As foreigners we paid more than a Thai to enter. This is a pretty good insight into the Thai mentality; we have more money, the place belongs to them, therefore we pay more. It makes sense, actually. (We do it too: look at hotel and restaurant surtaxes in metropolitan areas in the US.)
The Wat itself was full of tourists, the orange robes, shaved heads, and bare feet of monks, young and old, and worshipers bearing long-stemmed lotus blossoms of pink or white and paper cones of candles and fragrant incense sticks they'd purchased for 20 Baht ($0.60) as offerings.
According to legend, immediately after he was born, Buddha took 7 steps. Lotus blossoms sprung up from each place where his feet had touched the ground.
We stopped a moment to admire the holy Bo tree, grown from a clipping of the tree Buddha was born beneath back in India. Young monks worked with their brooms, older monks walked or prayed with purpose or in quiet reflection.
These photographs hardly demonstrate the extent of the grandeur of Wat Phrathat Doi Suthep. Tiny bells tinking, larger gongs and bells being rung, and everything bright and shiny with so much gold and much elaborate detail. Worshippers made their circuits (vien tien) around the huge golden dome at the heart of the temple with their prayers and incense sticks. Even the scaffolding around the dome had been painted gold.
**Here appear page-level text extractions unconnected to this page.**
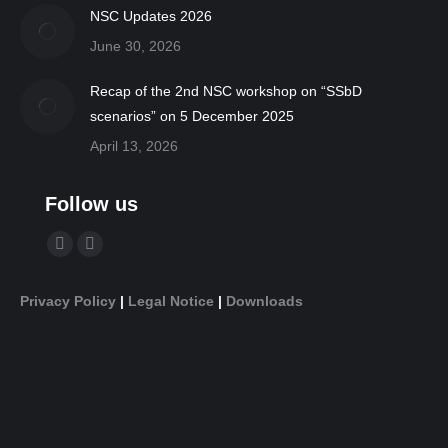
NSC Updates 2026
June 30, 2026
Recap of the 2nd NSC workshop on “SSbD
scenarios” on 5 December 2025
April 13, 2026
Follow us
Find us on:
YouTube
Linkedin
page
page
Privacy Policy
|
Legal Notice
|
Downloads
opens
opens
in
in
new
new
window
window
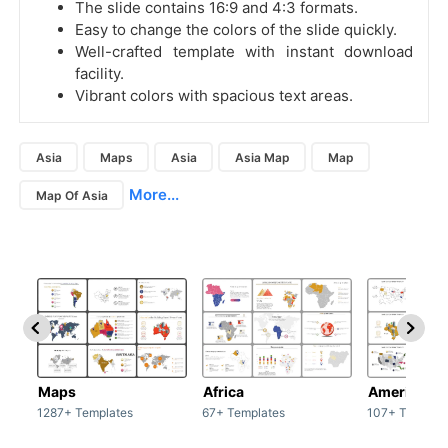
The slide contains 16:9 and 4:3 formats.
Easy to change the colors of the slide quickly.
Well-crafted template with instant download
facility.
Vibrant colors with spacious text areas.
Asia
Maps
Asia
Asia Map
Map
More...
Map Of Asia
Maps
Africa
America
1287+ Templates
67+ Templates
107+ Templat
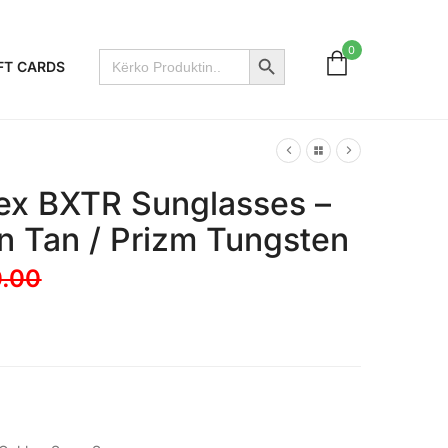
Search Button
0
Search
FT CARDS
for:
ex BXTR Sunglasses –
in Tan / Prizm Tungsten
.00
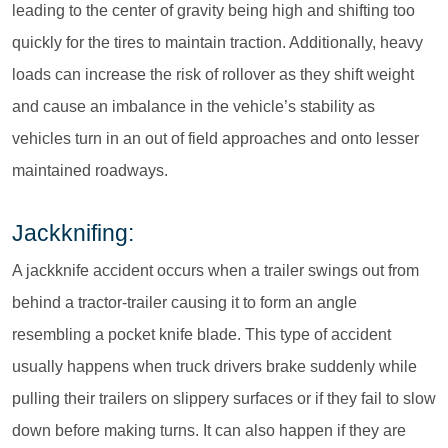
leading to the center of gravity being high and shifting too
quickly for the tires to maintain traction. Additionally, heavy
loads can increase the risk of rollover as they shift weight
and cause an imbalance in the vehicle’s stability as
vehicles turn in an out of field approaches and onto lesser
maintained roadways.
Jackknifing:
A jackknife accident occurs when a trailer swings out from
behind a tractor-trailer causing it to form an angle
resembling a pocket knife blade. This type of accident
usually happens when truck drivers brake suddenly while
pulling their trailers on slippery surfaces or if they fail to slow
down before making turns. It can also happen if they are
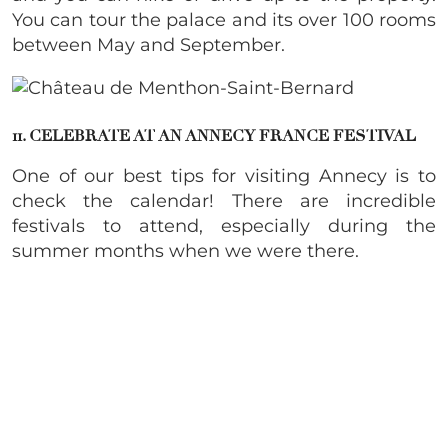
You can tour the palace and its over 100 rooms
between May and September.
11. CELEBRATE AT AN ANNECY FRANCE FESTIVAL
One of our best tips for visiting Annecy is to
check the calendar! There are incredible
festivals to attend, especially during the
summer months when we were there.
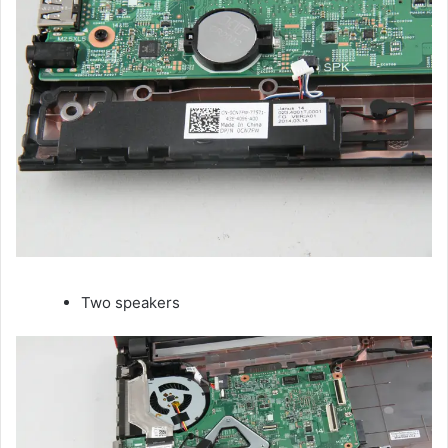
Two speakers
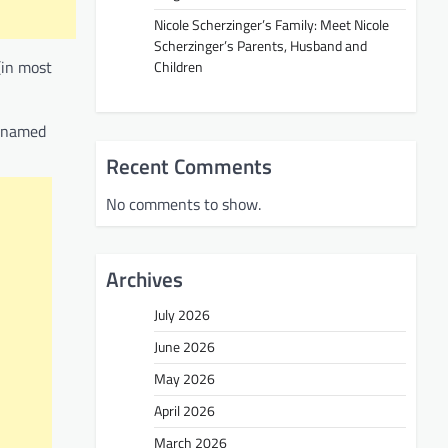
Nicole Scherzinger’s Family: Meet Nicole
Scherzinger’s Parents, Husband and
(in most
Children
g named
Recent Comments
No comments to show.
Archives
July 2026
June 2026
May 2026
April 2026
March 2026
Worshippers apply thin sheets of gold foil to the umbrella-shaped objects as offerings.
Bethy and a gong, which the signs said we could ring softly, to let heaven know we'd been by.
In the photos you can see us erring in leaving our hats on...we figured out later that, like uncovered limbs, that was a no-no. I had gone in to be blessed by a monk, who was sprinking heads with holy water and tying a blessed cord around the wrists of the male recipients. I had to go to his assistant to get mine tied on, as a monk is not allowed to touch or even hand something to or receive anything directly from a woman. There were furious gestures made before the sprinking for Bethy and me to remove our hats. Whoops.
This smaller Wat along the outside was my favorite there. I'm sure you can guess why. MOM. I felt a certain kinship with that dragon. Such an expressive beastie.